After they are done tinkering, bad data is gathered and called good because the numbers meet certain flawed
parameters. Whereas, if the tinkering was not done in the first place, there is no need to tinker again and the
data gathered is actually good. A prime example of the tinkering mindset is seen in my health issues –
diabetes and bipolar II. For diabetes, instead of eating healthy, avoiding toxic chemical rich foods and
exercising, medications are prescribed, artificial sweeteners are suggested and a whole industry is developed
that would not be necessary if we did not tinker with the foods in the first place and went out for a walk every
day. The same is true with bipolar II. Instead of dealing holistically with the condition, we are fed medications
until we are insensate and celebrate because we have “controlled” it. We do the same with ecological
systems, tinker until it breaks and then tinker again to try to fix it. Then celebrate our apparent successes.

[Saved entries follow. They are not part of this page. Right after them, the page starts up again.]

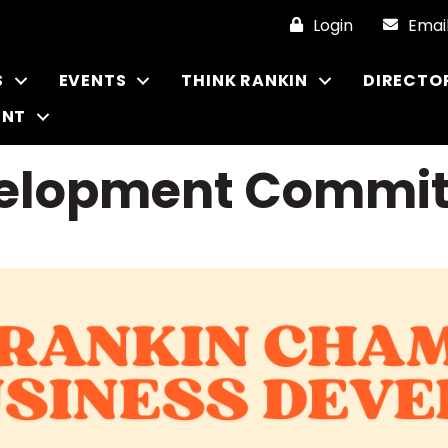
Login
Emai
S
EVENTS
THINK RANKIN
DIRECTO
ENT
velopment Commit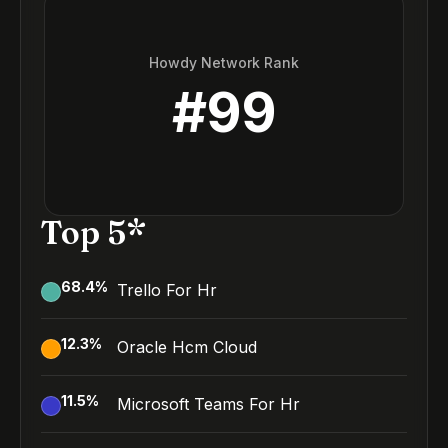
Howdy Network Rank
#
99
Top 5*
68.4
%
Trello For Hr
12.3
%
Oracle Hcm Cloud
11.5
%
Microsoft Teams For Hr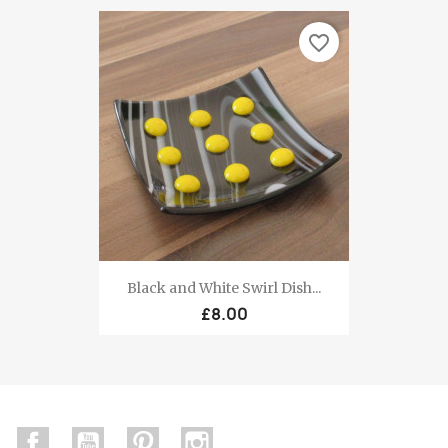
favorite_border
Black and White Swirl Dish...
£8.00
Facebook
YouTube
Pinterest
Instagram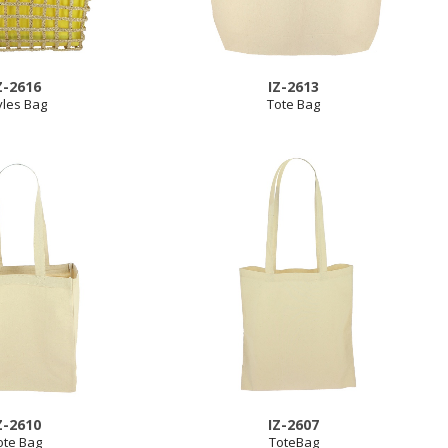
Z-2616
IZ-2613
yles Bag
Tote Bag
Z-2610
IZ-2607
ote Bag
ToteBag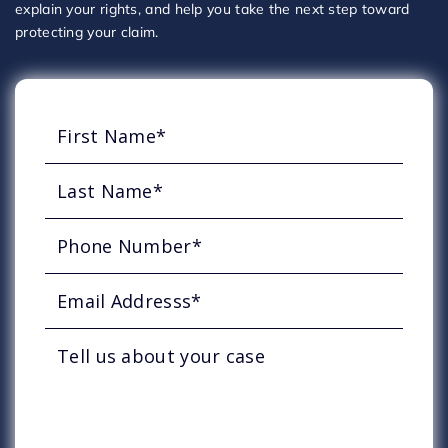
explain your rights, and help you take the next step toward
protecting your claim.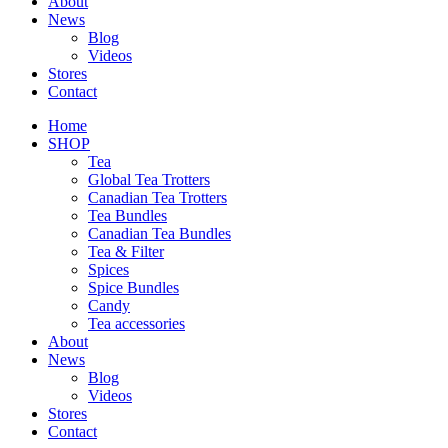
About
News
Blog
Videos
Stores
Contact
Home
SHOP
Tea
Global Tea Trotters
Canadian Tea Trotters
Tea Bundles
Canadian Tea Bundles
Tea & Filter
Spices
Spice Bundles
Candy
Tea accessories
About
News
Blog
Videos
Stores
Contact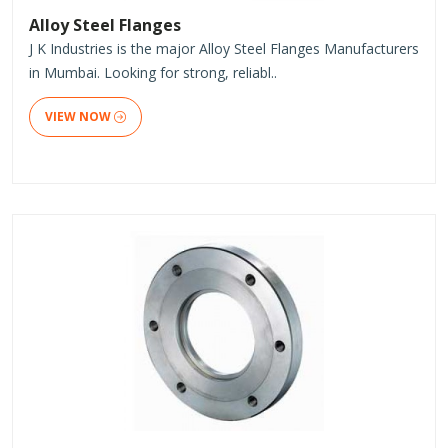
Alloy Steel Flanges
J K Industries is the major Alloy Steel Flanges Manufacturers
in Mumbai. Looking for strong, reliabl..
VIEW NOW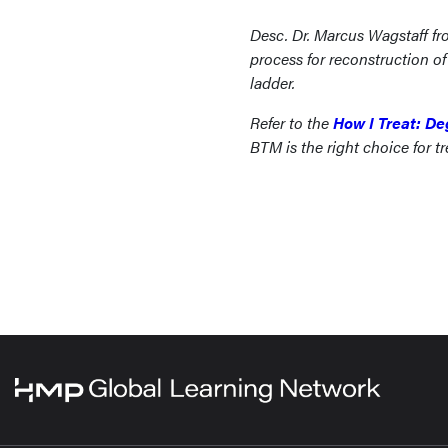
Desc. Dr. Marcus Wagstaff fr
process for reconstruction 
ladder.
Refer to the
How I Treat: De
BTM is the right choice for tr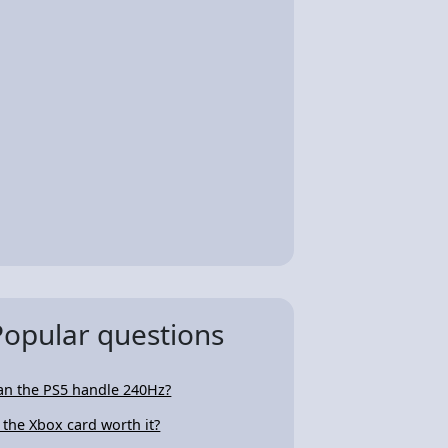
Popular questions
an the PS5 handle 240Hz?
s the Xbox card worth it?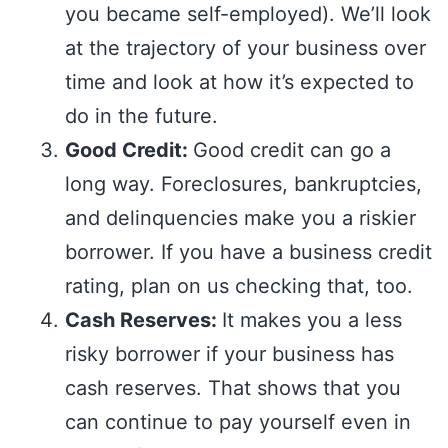
you became self-employed). We’ll look
at the trajectory of your business over
time and look at how it’s expected to
do in the future.
Good Credit:
Good credit can go a
long way. Foreclosures, bankruptcies,
and delinquencies make you a riskier
borrower. If you have a business credit
rating, plan on us checking that, too.
Cash Reserves:
It makes you a less
risky borrower if your business has
cash reserves. That shows that you
can continue to pay yourself even in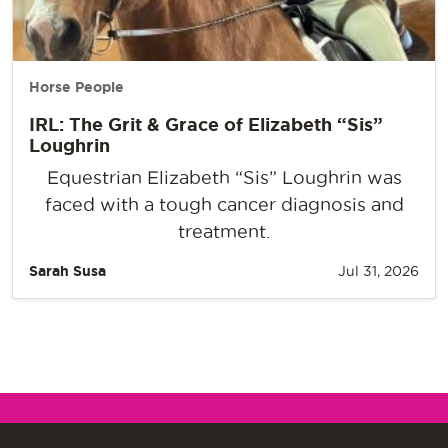
Horse People
IRL: The Grit & Grace of Elizabeth “Sis”
Loughrin
Equestrian Elizabeth “Sis” Loughrin was
faced with a tough cancer diagnosis and
treatment.
Sarah Susa
Jul 31, 2026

Finally, biology and ecology are tremendously complex. Reducing phenomena down to one or two
rules or variables is unrealistic. As scientists, we search for absolute and straightforward answers in the
simplest terms. Unfortunately, for every apparent absolute rule in biology and ecology, there are many shades
and variations. What is written here is an outline in the broadest sense of what happens in an ecosystem, not
finitely detailed descriptions with all the variables. For instance, with Ailanthus altissima, the herbivorous
insects which feed on it and the pathogenic fungi which infect it require different conditions to flourish. What is
true in a field is not necessarily true on the edge of a wetland where there is more available water. Low
moisture favors the herbivorous insects. Higher moisture favors the pathogenic fungi. Both sets of organism
are present in both situations. However, the effects of each organism differ in the different conditions, even
though the combination is often fatal in both situations to Ailanthus altissima.
Constructive input is asked for so this concept can be strengthened and safer practices developed than
are presently used.
Now it is time for me to take a walk in the woods.
Richard Gardner
rtgardner3@yahoo.com
July 10, 2013
An example of using native organisms directly and event better, indirectly, to eradicate invasive non-
native plants is found with Ailanthus altissima. Recent research suggests planting compound flowers such as
members of the Asteraceae and Menthus families and other nectar sources such as Clethra nearby. This

6. attracts Atteva aurea, a direct bioeradicant for Ailanthus altissima and other insects which may carry Aculops
ailanthii, an eriophyoid mite that is an Ailanthus altissima specialist, from tree to tree. This requires research to
know the local insects which land on Ailanthus altissima and the plants which are potential food sources for the
local native insects and Atteva aurea. The local native insects and nectar sources will be broadly similar
across landscapes, but differ in each landscape. So what is native to one landscape is not necessarily native
to another. However, due to the broad range of nectar sources used by Atteva aurea and the large number of
insects that land on Ailanthus altissima, there are a lot of options for plants to use.